I took my husband to counseling about 8 years ago. He went once and refused to go back. He said he doesn't need anyone bashing him. The counselor never said anything to him. We were there because of my depression and she was telling him about that. I found out later he has been a few times with his last divorce and said there were only out to get his money and didn't try to help him. 

I have been networking, I should be employed by the end of August. I will be renting something on the school bus route for the next couple of years while my daughter is in school. During out last talk yesterday, I realize she needs to come with me - she needs to be comfortable in her home too. When her dad is not home - I do notice a good change in her. 


He is afraid of losing everything again. He won't. He is afraid of what people are going to think. He is afraid of being alone. and he is afraid it will kill his father. 

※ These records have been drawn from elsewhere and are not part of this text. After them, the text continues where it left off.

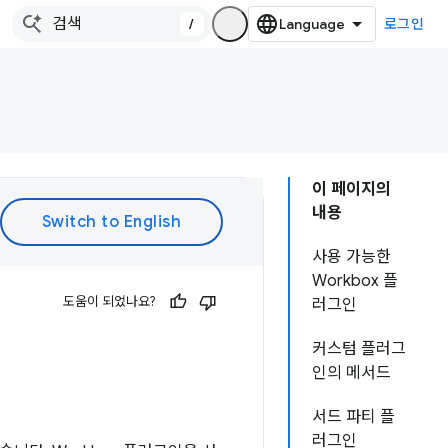
/
로그인
이 페이지의
내용
사용 가능한
Workbox 플
도움이 되었나요?
러그인
커스텀 플러그
인의 메서드
서드 파티 플
러그인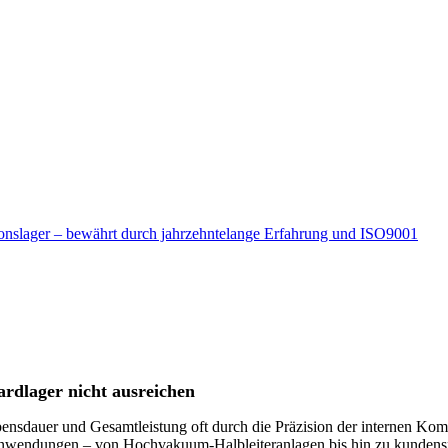
sionslager – bewährt durch jahrzehntelange Erfahrung und ISO9001
ardlager nicht ausreichen
ensdauer und Gesamtleistung oft durch die Präzision der internen Ko
 Anwendungen – von Hochvakuum-Halbleiteranlagen bis hin zu kundenspe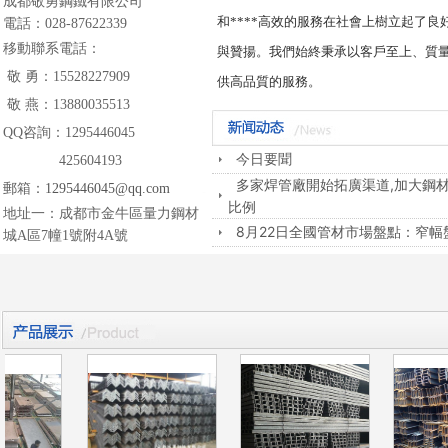
成都敬勇鋼鐵有限公司
和****高效的服務在社會上樹立起了良
電話：
028-87622339
移動聯系電話：
與贊揚。我們始終秉承以客戶至上、質量
敬 勇：15528227909
供高品質的服務。
敬 燕：13880035513
QQ咨詢：1295446045
今日要聞
425604193
多家焊管廠開始拓廣渠道,加大鋼
郵箱：
1295446045@qq.com
比例
地址一：成都市金牛區量力鋼材
8月22日全國管材市場盤點：窄幅
城A區7幢1號附4A號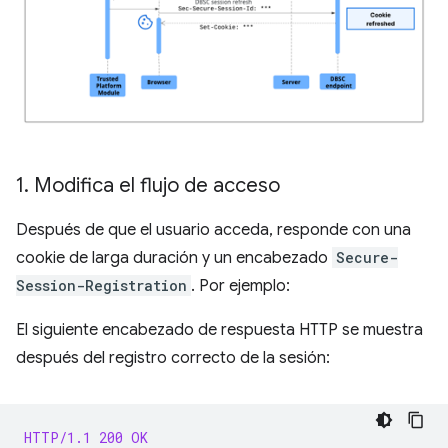
1
.
Modifica el flujo de acceso
Después de que el usuario acceda, responde con una
cookie de larga duración y un encabezado
Secure-
Session-Registration
. Por ejemplo:
El siguiente encabezado de respuesta HTTP se muestra
después del registro correcto de la sesión:
HTTP/1.1 200 OK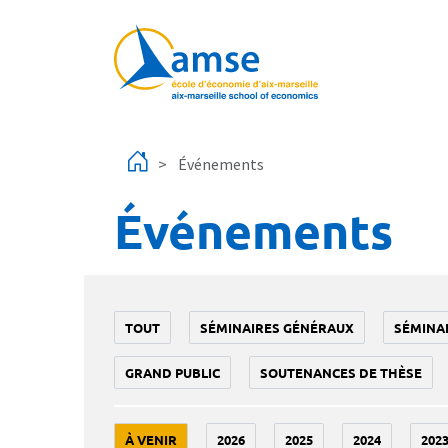
Aller au contenu principal
Événements
Événements
TOUT
SÉMINAIRES GÉNÉRAUX
SÉMINA
GRAND PUBLIC
SOUTENANCES DE THÈSE
À VENIR
2026
2025
2024
202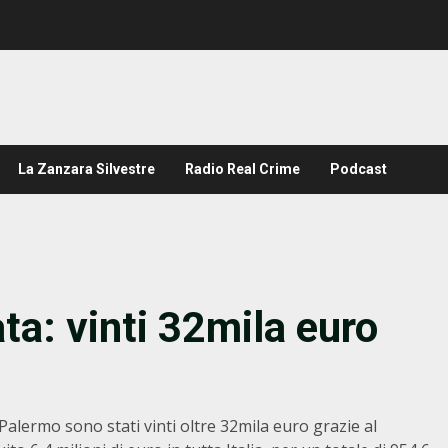
La Zanzara Silvestre
Radio Real Crime
Podcast
ata: vinti 32mila euro
Palermo sono stati vinti oltre 32mila euro grazie al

I will get out and start life over again and be happy. I guess I just need to know I am not being overly selfish and need some encouragement now and then.


----------



## justean

i think you know when youve had enough. going around in the small circles. but your actions are positive and your actually answering your own questions. so you really are on the move. 
i think you wil thank yourself one day for seeing the light and getin you back . 
in situations like this ppl have to change. i think you have done that. but although he has had a go, he simply wants to stay how he is. but you must not feel sorry for him, he pushed you away.


----------



## Bee123

I wonder how you are doing now. I hope life is much better for you.


----------



## Dinoscruzin

Bee123 said:


> I wonder how you are doing now. I hope life is much better for you.


Yes I hope there’s a happy ending.


----------



## MattMatt

This thread is a decade old.


----------